EXERCISE
Please copy the data below exactly; none of the pictures in it belong in the copy.
==== ENTRIES SUPPLIED ====
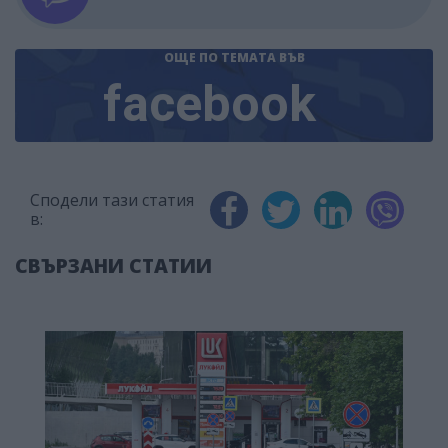
ОЩЕ ПО ТЕМАТА
ВЪВ
facebook
Сподели тази статия
в:
СВЪРЗАНИ СТАТИИ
====
EXPECTED ANSWER
ОЩЕ ПО ТЕМАТА
ВЪВ
facebook
Сподели тази статия
в:
СВЪРЗАНИ СТАТИИ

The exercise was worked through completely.